Professor Royce Barondes, who teaches firearm law and other subjects at the University of Missouri School of Law, said the scope of SAPA will be more clear as courts weigh in on the judicial challenges to the law.
Courts will evaluate the way the law claims to be applied through judicial rulings before jumping to the conclusion on whether it is unconstitutional, Barondes told The Beacon.
“So that’s exactly the circumstance we have here. There’s a brand new statute, it has some vague language,” which Barondes said spurred “an attempt to invalidate [SAPA] in advance.”
No red-flag laws in Missouri
In terms of funding, the federal bill allocates $750 million over five years to states to implement and run crisis intervention programs, including managing red-flag programs or mental health courts. It’s unclear how much each state will receive.
According to CDC data complied by Everytown, 54% of gun deaths in Missouri were by firearm suicide from 2017 to 2020.
Missouri does not have a red-flag law that would allow judges to remove firearms from someone considered a danger to themselves or others.
Republican senators negotiated funds for states that do not have red-flag laws but do have crisis intervention programs.
The red-flag laws are a sticking point for many.
Parson told the St. Louis Post Dispatch in June that they were his primary concern when it came to the federal bill.
“The main thing I want to make sure is they are letting states make decisions for states. I just don’t want them tying my hands on what we do here in Missouri,” Parson said. “As long as they want to let states decide how they want to handle red flags, that’s OK with me. As long as they let us decide.”
Lawmakers who asked Blunt to revoke support for the bill insisted that “a vote for it will directly enable the spread of confiscation laws throughout the country, and further normalize support for the eventual disarmament of this nation.”
“You may believe your vote on this proposed bill comes at little risk, as Missouri has demonstrated time and again that our General Assembly would not vote to pass such laws,” they wrote in the letter.

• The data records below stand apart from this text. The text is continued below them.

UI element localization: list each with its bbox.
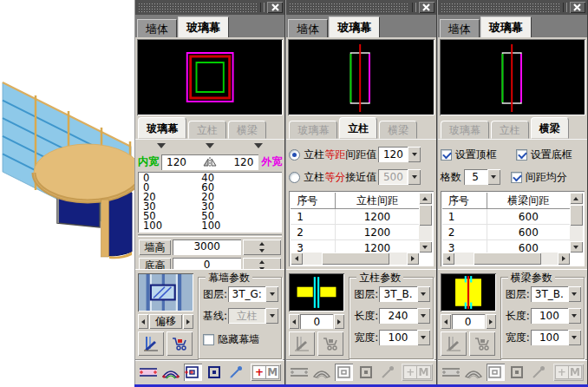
offset-left-button[interactable] [441, 314, 451, 329]
subtab-column[interactable]: 立柱 [339, 117, 377, 139]
offset-label[interactable]: 偏移 [149, 314, 182, 329]
draw-tool-button[interactable] [138, 331, 164, 356]
wall-height-input[interactable]: 3000 [173, 239, 241, 255]
layer-value[interactable]: 3T_B. [531, 286, 568, 302]
scroll-right-button[interactable] [407, 253, 419, 265]
width-pairs-list[interactable]: 040 060 2020 3030 5050 100100 [138, 172, 282, 233]
drag-grip[interactable] [138, 3, 258, 12]
tab-curtain[interactable]: 玻璃幕 [480, 16, 532, 37]
offset-right-button[interactable] [486, 314, 496, 329]
combo-arrow-button[interactable] [568, 308, 581, 324]
tab-curtain[interactable]: 玻璃幕 [178, 16, 229, 37]
subtab-column[interactable]: 立柱 [491, 121, 529, 139]
scroll-thumb[interactable] [419, 205, 432, 226]
spin-up-icon[interactable] [259, 242, 265, 246]
wall-height-spinner[interactable] [243, 239, 281, 255]
scroll-left-button[interactable] [291, 253, 303, 265]
combo-arrow-button[interactable] [417, 308, 430, 324]
offset-right-button[interactable] [183, 314, 193, 329]
straight-wall-icon[interactable] [139, 364, 158, 381]
layer-combo[interactable]: 3T_B. [379, 286, 429, 302]
scroll-right-button[interactable] [558, 253, 570, 265]
scroll-thumb[interactable] [474, 253, 541, 265]
vertical-scrollbar[interactable] [419, 193, 432, 253]
rect-frame-icon[interactable] [508, 364, 526, 381]
drag-grip[interactable] [441, 3, 560, 12]
inner-width-dropdown-icon[interactable] [157, 143, 166, 148]
table-row[interactable]: 31200 [291, 240, 418, 253]
outer-width-dropdown-icon[interactable] [254, 143, 263, 148]
column-style-thumbnail[interactable] [289, 273, 344, 312]
layer-value[interactable]: 3T_G: [228, 286, 265, 302]
panel-titlebar[interactable] [438, 0, 587, 15]
length-combo[interactable]: 240 [379, 308, 429, 324]
grid-count-value[interactable]: 5 [464, 169, 487, 185]
reference-point-button[interactable]: + M [553, 364, 584, 381]
eyedropper-icon[interactable] [378, 364, 396, 381]
combo-arrow-button[interactable] [568, 286, 581, 302]
close-button[interactable] [419, 2, 434, 13]
divide-spacing-combo[interactable]: 500 [378, 169, 421, 185]
offset-right-button[interactable] [334, 314, 344, 329]
mirror-icon[interactable] [203, 157, 217, 167]
offset-left-button[interactable] [138, 314, 148, 329]
subtab-beam[interactable]: 横梁 [228, 121, 266, 139]
eyedropper-icon[interactable] [227, 364, 245, 381]
baseline-combo[interactable]: 立柱 [228, 308, 278, 324]
subtab-column[interactable]: 立柱 [188, 121, 226, 139]
panel-titlebar[interactable] [135, 0, 284, 15]
draw-tool-button[interactable] [441, 331, 467, 356]
scroll-up-button[interactable] [570, 193, 583, 204]
offset-left-button[interactable] [289, 314, 299, 329]
even-spacing-checkbox[interactable] [511, 172, 522, 183]
combo-arrow-button[interactable] [487, 169, 500, 185]
base-height-spinner[interactable] [243, 258, 281, 270]
table-row[interactable]: 2600 [442, 225, 570, 240]
length-value[interactable]: 100 [531, 308, 568, 324]
rect-frame-icon[interactable] [206, 364, 224, 381]
grid-count-combo[interactable]: 5 [464, 169, 500, 185]
drag-grip[interactable] [289, 3, 408, 12]
length-value[interactable]: 240 [379, 308, 416, 324]
reference-point-button[interactable]: + M [251, 364, 281, 381]
beam-style-thumbnail[interactable] [441, 273, 496, 312]
offset-value[interactable]: 0 [452, 314, 485, 329]
draw-tool-button[interactable] [289, 331, 315, 356]
scroll-thumb[interactable] [322, 253, 389, 265]
subtab-curtain[interactable]: 玻璃幕 [289, 121, 337, 139]
horizontal-scrollbar[interactable] [442, 253, 570, 265]
subtab-beam[interactable]: 横梁 [379, 121, 417, 139]
straight-wall-icon[interactable] [290, 364, 309, 381]
length-combo[interactable]: 100 [531, 308, 581, 324]
combo-arrow-button[interactable] [408, 169, 421, 185]
combo-arrow-button[interactable] [417, 286, 430, 302]
equal-spacing-value[interactable]: 120 [378, 147, 408, 162]
outer-width-value[interactable]: 120 [233, 156, 253, 168]
width-combo[interactable]: 100 [531, 330, 581, 345]
panel-titlebar[interactable] [286, 0, 435, 15]
scroll-left-button[interactable] [442, 253, 454, 265]
tab-wall[interactable]: 墙体 [288, 19, 328, 37]
hide-curtain-checkbox[interactable] [203, 334, 214, 345]
subtab-curtain[interactable]: 玻璃幕 [138, 117, 186, 139]
base-height-input[interactable]: 0 [173, 258, 241, 270]
width-values-field[interactable]: 120 120 [161, 154, 258, 170]
equal-spacing-radio[interactable] [289, 149, 300, 161]
eyedropper-icon[interactable] [530, 364, 548, 381]
table-row[interactable]: 1600 [442, 209, 570, 225]
arc-wall-icon[interactable] [161, 364, 180, 381]
pickup-tool-button[interactable] [167, 331, 193, 356]
rect-curtain-icon[interactable] [335, 364, 353, 381]
spin-up-icon[interactable] [259, 260, 265, 264]
scroll-down-button[interactable] [419, 241, 432, 253]
equal-spacing-combo[interactable]: 120 [378, 147, 421, 162]
inner-width-value[interactable]: 120 [167, 156, 186, 168]
curtain-style-thumbnail[interactable] [138, 273, 193, 312]
width-value[interactable]: 100 [379, 330, 416, 345]
combo-arrow-button[interactable] [265, 308, 278, 324]
divide-spacing-radio[interactable] [289, 172, 300, 183]
layer-combo[interactable]: 3T_B. [531, 286, 581, 302]
set-top-frame-checkbox[interactable] [441, 149, 452, 161]
tab-curtain[interactable]: 玻璃幕 [329, 16, 380, 37]
pickup-tool-button[interactable] [317, 331, 343, 356]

Blunt’s focus stayed on the mental health provisions, which already have been implemented as a pilot program in a handful of states across the country. He lauded the success of the intervention measures in the pilot states.
“The whole idea of crisis intervention, there are opportunities in this law for that to happen,” Blunt said in his remarks on the bill.
“If you’ve got a mental health problem, you’re more likely to be the victim of a crime than you are the perpetrator of a crime. But if those problems get out of control – often suicidal thoughts first before you have homicidal thoughts – but if this system works the way it should, who knows what good you’ve done by just letting people go through their normal lives as contributing citizens with treating their mental health?” he added.